Figure 3. Pre- and postnatal differences in metal uptake between non-ASD control and ASD discordant and concordant twin pairs.

Patterns in lead, manganese and zinc distribution over the developmental period studied are shown for (a) non-ASD control monozygotic (MZ) twin pair, (b) ASD discordant MZ and dizygotic (DZ) twin pairs and (c) ASD concordant MZ twin pair. Red lines indicates ASD twins and blue/green, control co-twins. Grey dashed line denotes time of birth. Element levels are reported as metal ion counts (²⁰⁸Pb, ⁵⁵Mn, or ⁶⁶Zn) relative to an internal standard (⁴³Ca).

Figure 4. Developmental periods of maximal metal dysregulation in ASD discordant versus non-ASD control twin pairs.

DLMs for zinc, manganese and lead. Black line represents mean of paired differences in metal levels between twins discordant for ASD (3 MZ; 4 DZ) and non-ASD control pairs (9 MZ; 10 DZ). Data are shown as 95% bands unadjusted (grey band) and adjusted (blue band) for intra-twin correlations. Grey vertical lines are Holm–Bonferroni corrected family-wise 95% CIs for 11 comparisons (every fifth week). Values above zero represent increased levels in ASD cases compared to their non-ASD sibling after taking into account average difference in control twins. A critical window is defined as an area of the DLM adjusted for intra-twin correlations (blue band) that does not include zero. Models were adjusted for sex, zygosity, gestational age, the average birth weight of the twin pairs, and the s.d. of the birth weight in the twin pairs.

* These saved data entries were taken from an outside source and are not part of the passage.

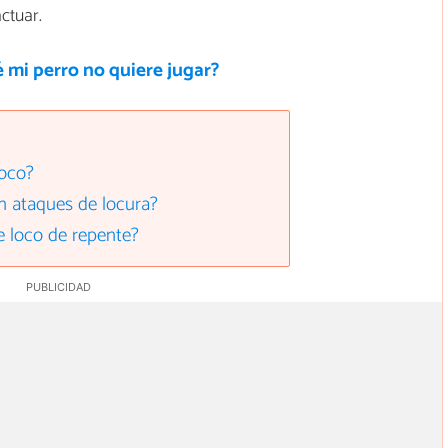
ctuar.
 mi perro no quiere jugar?
loco?
an ataques de locura?
e loco de repente?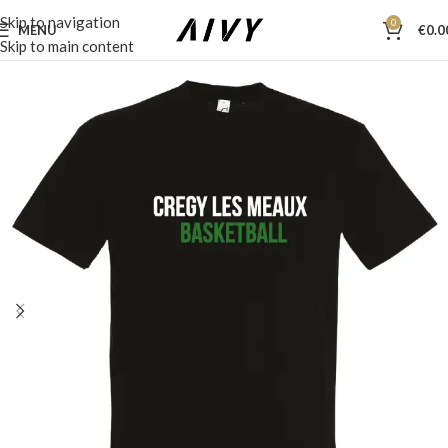
Skip to navigation
0
MENU
€
0.0
Skip to main content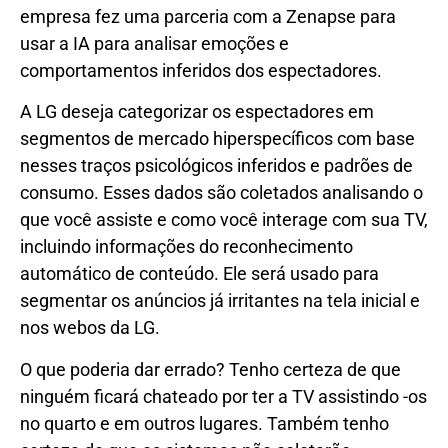
empresa fez uma parceria com a Zenapse para
usar a IA para analisar emoções e
comportamentos inferidos dos espectadores.
A LG deseja categorizar os espectadores em
segmentos de mercado hiperspecíficos com base
nesses traços psicológicos inferidos e padrões de
consumo. Esses dados são coletados analisando o
que você assiste e como você interage com sua TV,
incluindo informações do reconhecimento
automático de conteúdo. Ele será usado para
segmentar os anúncios já irritantes na tela inicial e
nos webos da LG.
O que poderia dar errado? Tenho certeza de que
ninguém ficará chateado por ter a TV assistindo -os
no quarto e em outros lugares. Também tenho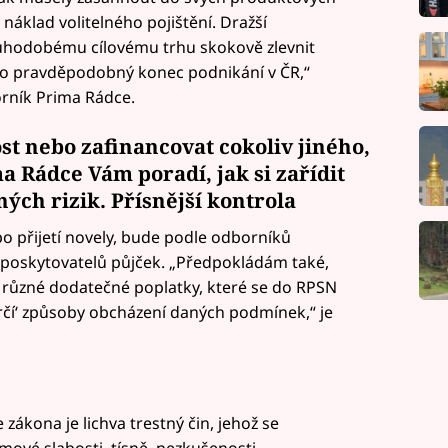
náklad volitelného pojištění. Dražší
uhodobému cílovému trhu skokově zlevnit
o pravděpodobný konec podnikání v ČR,“
orník Prima Rádce.
st nebo zafinancovat cokoliv jiného,
 Rádce Vám poradí, jak si zařídit
ých rizik. Přísnější kontrola
po přijetí novely, bude podle odborníků
y poskytovatelů půjček. „Předpokládám také,
t různé dodatečné poplatky, které se do RPSN
rčí‘ způsoby obcházení daných podmínek,“ je
zákona je lichva trestný čin, jehož se
ové slabosti, tísně, nezkušenosti,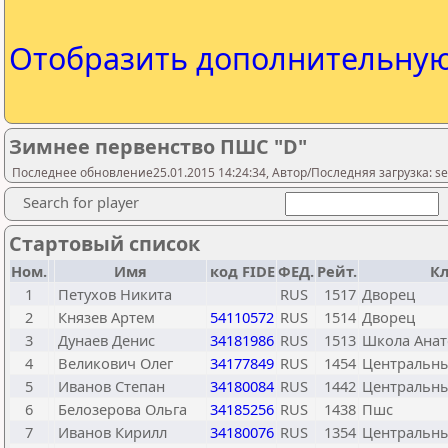
Отобразить дополнительну
Зимнее первенство ПШС "D"
Последнее обновление25.01.2015 14:24:34, Автор/Последняя загрузка: ser
Search for player
Стартовый список
Ном.
Имя
код FIDE
ФЕД.
Рейт.
Кл
1
Петухов Никита
RUS
1517
Дворец
2
Князев Артем
54110572
RUS
1514
Дворец
3
Дунаев Денис
34181986
RUS
1513
Школа Анат
4
Великович Олег
34177849
RUS
1454
Центральн
5
Иванов Степан
34180084
RUS
1442
Центральн
6
Белозерова Ольга
34185256
RUS
1438
Пшс
7
Иванов Кирилл
34180076
RUS
1354
Центральн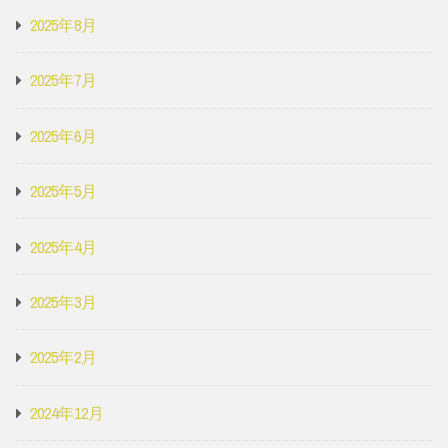
2025年8月
2025年7月
2025年6月
2025年5月
2025年4月
2025年3月
2025年2月
2024年12月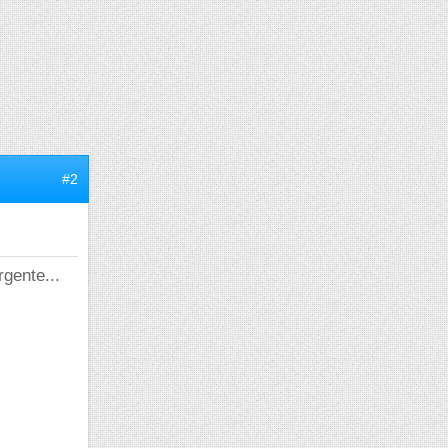
#2
gente...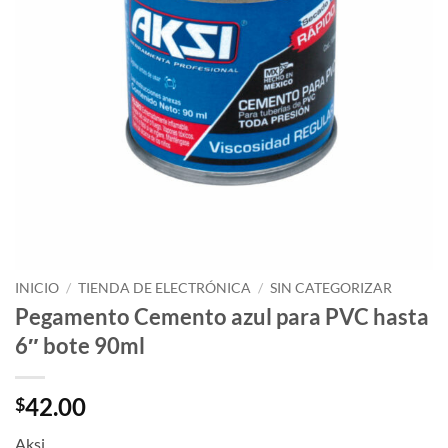
INICIO
/
TIENDA DE ELECTRÓNICA
/
SIN CATEGORIZAR
Pegamento Cemento azul para PVC hasta
6″ bote 90ml
42.00
$
Aksi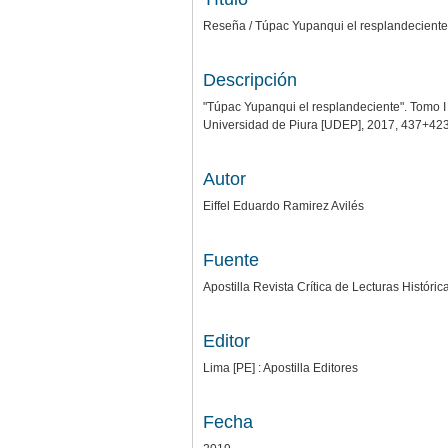
Reseña / Túpac Yupanqui el resplandeciente
Descripción
"Túpac Yupanqui el resplandeciente". Tomo I :
Universidad de Piura [UDEP], 2017, 437+423
Autor
Eiffel Eduardo Ramirez Avilés
Fuente
Apostilla Revista Crítica de Lecturas Históric
Editor
Lima [PE] : Apostilla Editores
Fecha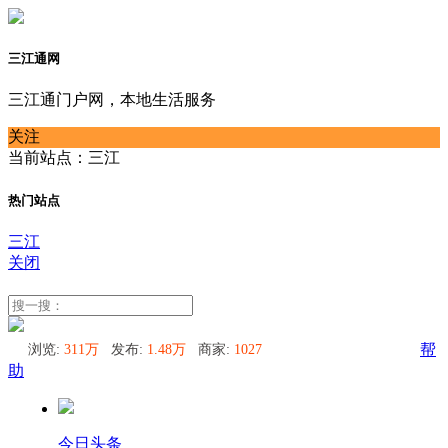
三江通网
三江通门户网，本地生活服务
关注
当前站点：三江
热门站点
三江
关闭
三江
浏览:
311万
发布:
1.48万
商家:
1027
帮
助
今日头条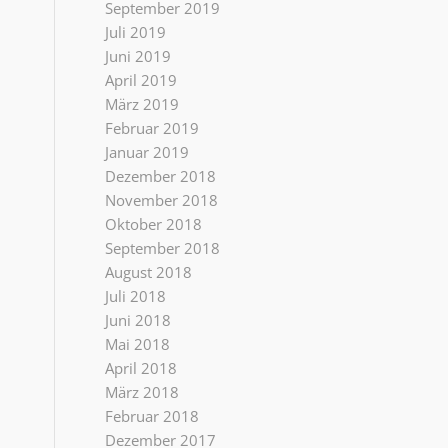
September 2019
Juli 2019
Juni 2019
April 2019
März 2019
Februar 2019
Januar 2019
Dezember 2018
November 2018
Oktober 2018
September 2018
August 2018
Juli 2018
Juni 2018
Mai 2018
April 2018
März 2018
Februar 2018
Dezember 2017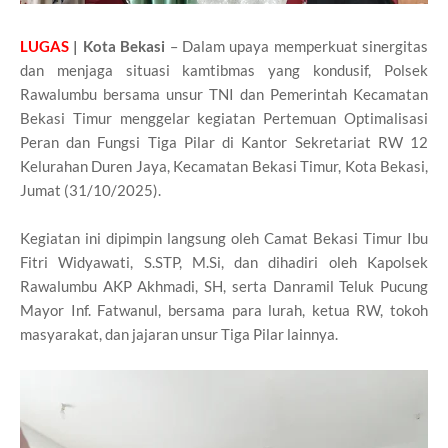
LUGAS
| Kota Bekasi
– Dalam upaya memperkuat sinergitas
dan menjaga situasi kamtibmas yang kondusif, Polsek
Rawalumbu bersama unsur TNI dan Pemerintah Kecamatan
Bekasi Timur menggelar kegiatan Pertemuan Optimalisasi
Peran dan Fungsi Tiga Pilar di Kantor Sekretariat RW 12
Kelurahan Duren Jaya, Kecamatan Bekasi Timur, Kota Bekasi,
Jumat (31/10/2025).
Kegiatan ini dipimpin langsung oleh Camat Bekasi Timur Ibu
Fitri Widyawati, S.STP, M.Si, dan dihadiri oleh Kapolsek
Rawalumbu AKP Akhmadi, SH, serta Danramil Teluk Pucung
Mayor Inf. Fatwanul, bersama para lurah, ketua RW, tokoh
masyarakat, dan jajaran unsur Tiga Pilar lainnya.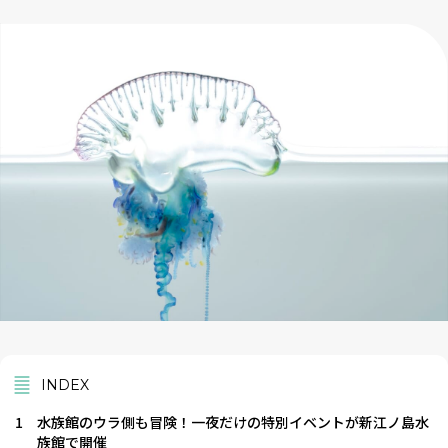
INDEX
1
水族館のウラ側も冒険！一夜だけの特別イベントが新江ノ島水
族館で開催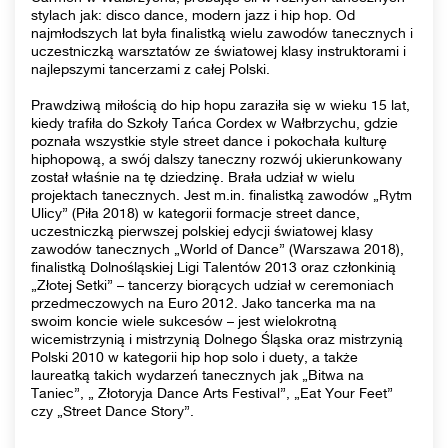
stylach jak: disco dance, modern jazz i hip hop. Od
najmłodszych lat była finalistką wielu zawodów tanecznych i
uczestniczką warsztatów ze światowej klasy instruktorami i
najlepszymi tancerzami z całej Polski.
Prawdziwą miłością do hip hopu zaraziła się w wieku 15 lat,
kiedy trafiła do Szkoły Tańca Cordex w Wałbrzychu, gdzie
poznała wszystkie style street dance i pokochała kulturę
hiphopową, a swój dalszy taneczny rozwój ukierunkowany
został właśnie na tę dziedzinę. Brała udział w wielu
projektach tanecznych. Jest m.in. finalistką zawodów „Rytm
Ulicy” (Piła 2018) w kategorii formacje street dance,
uczestniczką pierwszej polskiej edycji światowej klasy
zawodów tanecznych „World of Dance” (Warszawa 2018),
finalistką Dolnośląskiej Ligi Talentów 2013 oraz członkinią
„Złotej Setki” – tancerzy biorących udział w ceremoniach
przedmeczowych na Euro 2012. Jako tancerka ma na
swoim koncie wiele sukcesów – jest wielokrotną
wicemistrzynią i mistrzynią Dolnego Śląska oraz mistrzynią
Polski 2010 w kategorii hip hop solo i duety, a także
laureatką takich wydarzeń tanecznych jak „Bitwa na
Taniec”, „ Złotoryja Dance Arts Festival”, „Eat Your Feet”
czy „Street Dance Story”.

Figure 5. Developmental periods of maximal metal dysregulation in ASD discordant versus ASD concordant twin pairs.

DLMs for zinc, manganese and lead. Black line represents mean of paired differences in metal levels between twins discordant for ASD (3 MZ; 4 DZ) and ASD concordant pairs (5 MZ; 1 DZ). Data are shown as 95% bands unadjusted (grey band) and adjusted (blue band) for intra-twin correlations. Grey vertical lines are Holm–Bonferroni corrected family-wise 95% CIs for 11 comparisons (every fifth week). Values above zero represent increased levels in ASD cases compared to their non-ASD twins after taking into account average difference in concordant twins. A critical window is defined as an area of the DLM adjusted for intra-twin correlations (blue band) that does not include zero. Models were adjusted for sex, zygosity, gestational age, the average birth weight of the twin pairs, and the s.d. of the birth weight in the twin pairs.

Figure 6. Association of elemental concentrations with measures of autism traits and clinical severity.

(a) Correlation of manganese, lead and zinc with Social Responsiveness Scale-2 (SRS-2) at different developmental time points. (b) The correlation of these elements with Autism Diagnostic Observation Schedule-2 (ADOS-2). Data are shown as 95% bands unadjusted (grey band) and adjusted (blue band) for intra-twin correlations. Grey vertical lines are Holm–Bonferroni corrected family-wise 95% CIs for 11 comparisons (every fifth week). Values above zero represent positive correlation between metal uptake and clinical index score. A critical window is defined as an area of the intra-twin adjusted correlation (blue band) that does not include zero. Models are adjusted for gender, gestational age and birth weight.